Mortalidade Materno-Infantil em Rondônia Atinge Níveis Alarmantes
Os dados apresentados são estarrecedores. Rondônia registra a **segunda pior taxa de mortalidade infantil do Brasil**, superada apenas pelo Amapá. Foram 17 óbitos de crianças com até um ano de idade, enquanto a média nacional é de 10 óbitos a cada mil nascimentos. A mortalidade de mães e bebês é o **dobro da meta nacional estabelecida**.
Mais de um terço das mortes de recém-nascidos foram atribuídas a **cuidados inadequados**, e cerca de 74% desses óbitos poderiam ter sido evitados. Da mesma forma, mais de um terço das mortes maternas ocorreram por causas evitáveis, como infecções urinárias, diabetes e hipertensão, condições que podem ser gerenciadas com acompanhamento pré-natal adequado.
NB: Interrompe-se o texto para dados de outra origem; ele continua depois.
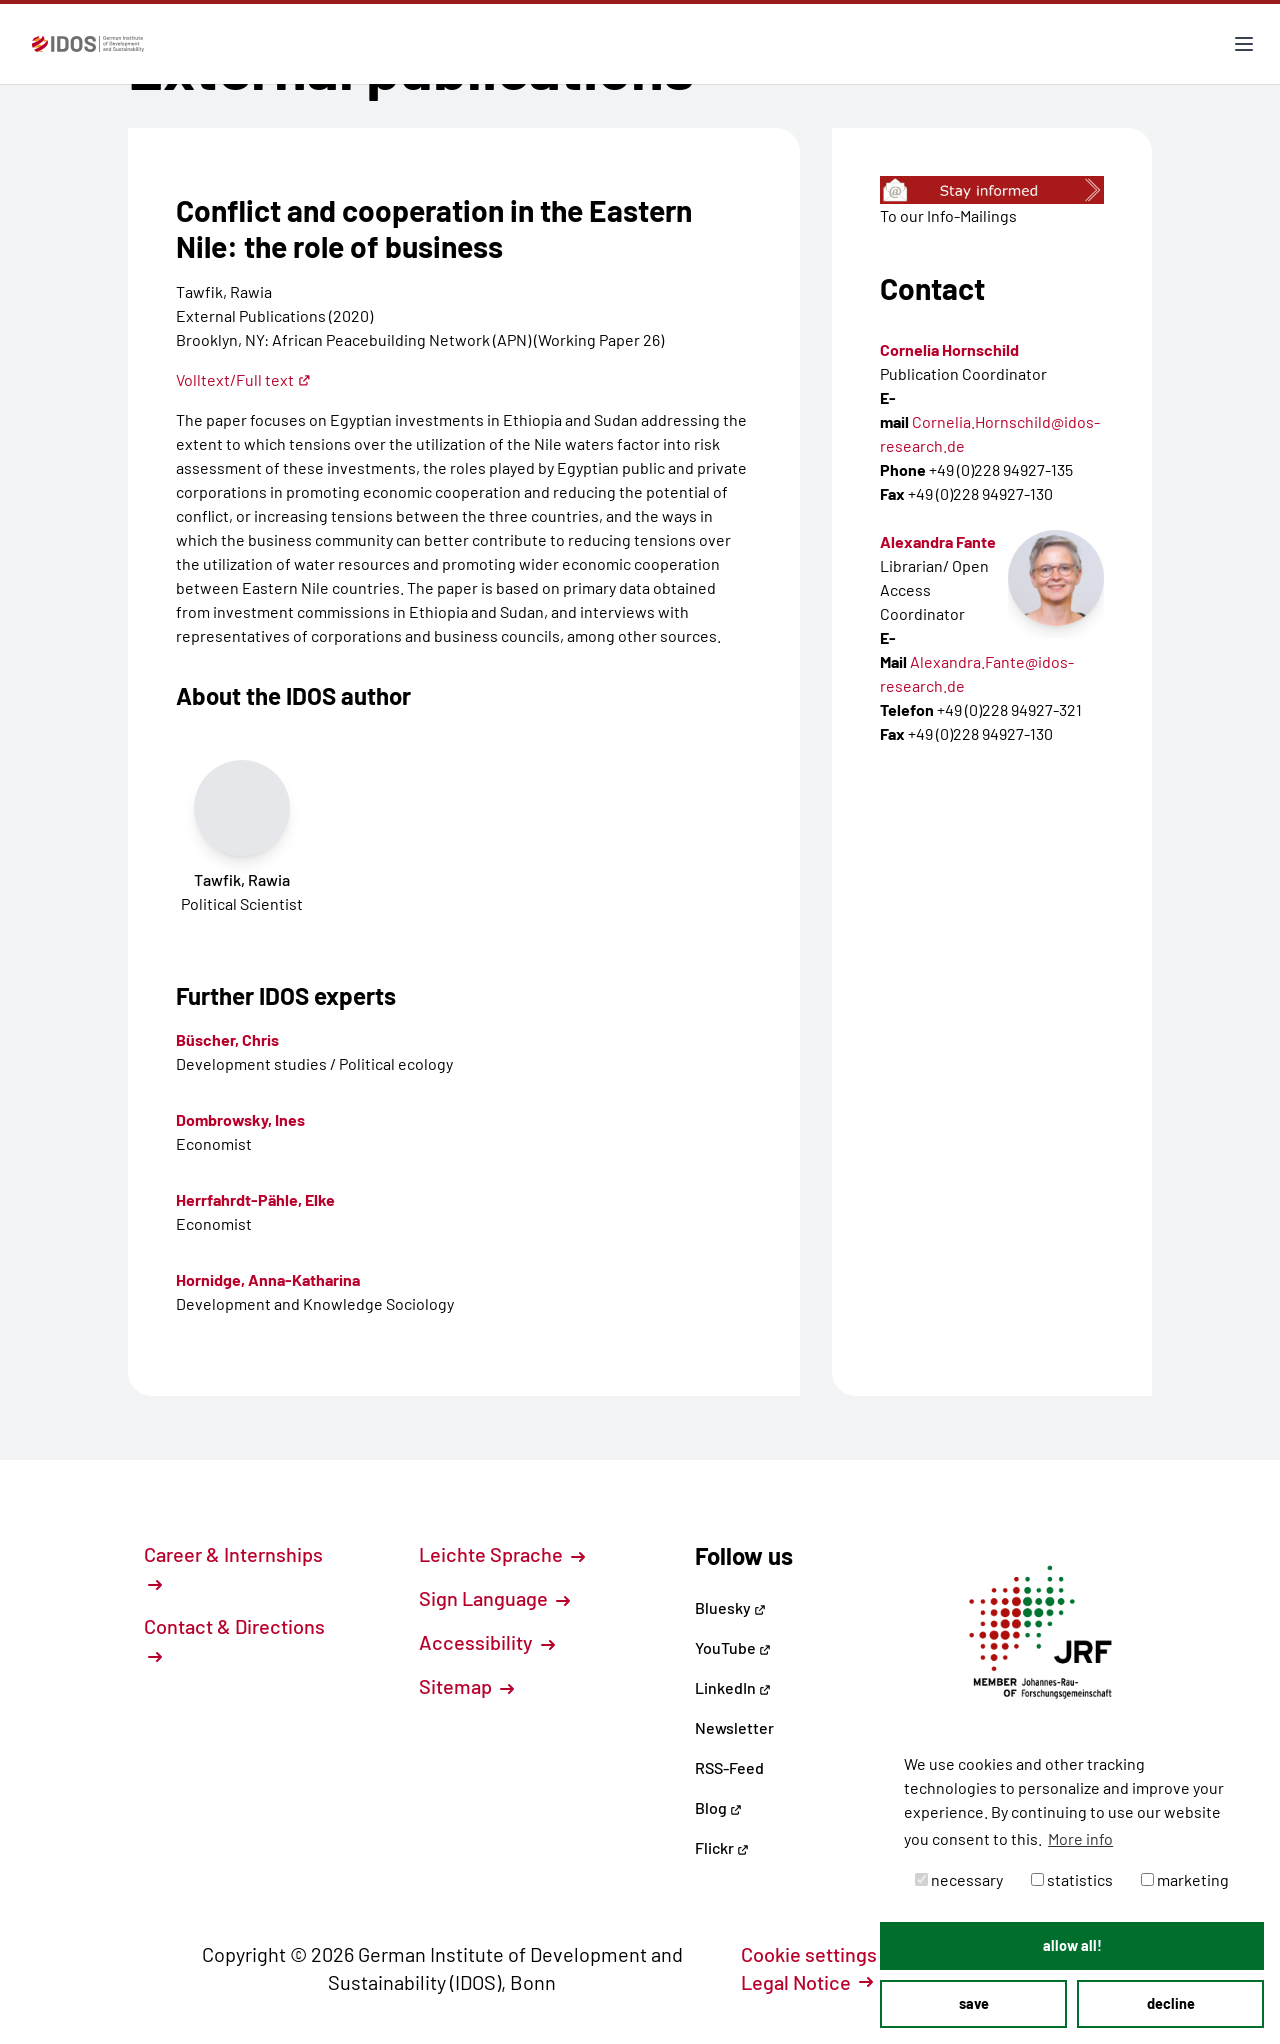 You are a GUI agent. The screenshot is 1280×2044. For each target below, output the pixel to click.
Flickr (722, 1847)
Pré-Natal Deficiente e Falta de Infraestrutura Agravam a Situação
O acompanhamento pré-natal em Rondônia está longe do ideal. Enquanto o padrão recomendado inclui sete consultas durante a gestação, iniciando antes da 12ª semana, o relatório do TCE aponta que 2.880 gestantes tiveram o início tardio desse acompanhamento, e **1.250 grávidas não realizaram nenhuma consulta pré-natal**. Essa negligência é um dos principais fatores que levaram a mais de 30% das mortes de recém-nascidos no estado.
A mortalidade de gestantes em Rondônia atingiu o pior índice desde 2006, com 62 casos por 100 mil nascimentos, enquanto a meta nacional não ultrapassa 30. Em relação aos bebês, a taxa é de nove óbitos por mil, bem acima da meta nacional de cinco. A **falta de uma UTI neonatal no estado** e a concentração dessas unidades na capital forçam mães e bebês a percorrerem longas distâncias, por vezes mais de 800 quilômetros, para receberem atendimento especializado.
Além disso, menos de 10% das grávidas têm acesso à ultrassonografia, com quase 60% precisando recorrer a serviços particulares, o que evidencia a **desigualdade no acesso à saúde** no estado. Hildon Chaves se comprometeu a mudar esse cenário, garantindo atendimento digno e acessível para todas as gestantes e recém-nascidos rondonienses.
Propostas de Hildon Chaves para a Saúde Estadual
Hildon Chaves não se limitou a criticar a gestão atual, apresentando propostas concretas para a área da saúde. Ele prometeu **investir na construção de novos hospitais e centros de atendimento**, estrategicamente localizados para atender às necessidades da população. Seu plano inclui um diagnóstico aprofundado para direcionar os investimentos de forma eficaz.
O candidato também se comprometeu a **retirar as ambulâncias e ônibus que transportam pacientes das estradas**, uma política que ele considera fadada ao fracasso. Chaves argumenta que essa prática gera um **enorme desperdício de dinheiro público** e, pior, resulta na perda de vidas e no sofrimento de muitas famílias rondonienses. Ele sugere que o caos atual pode estar beneficiando alguém, levantando a suspeita de interesses ocultos.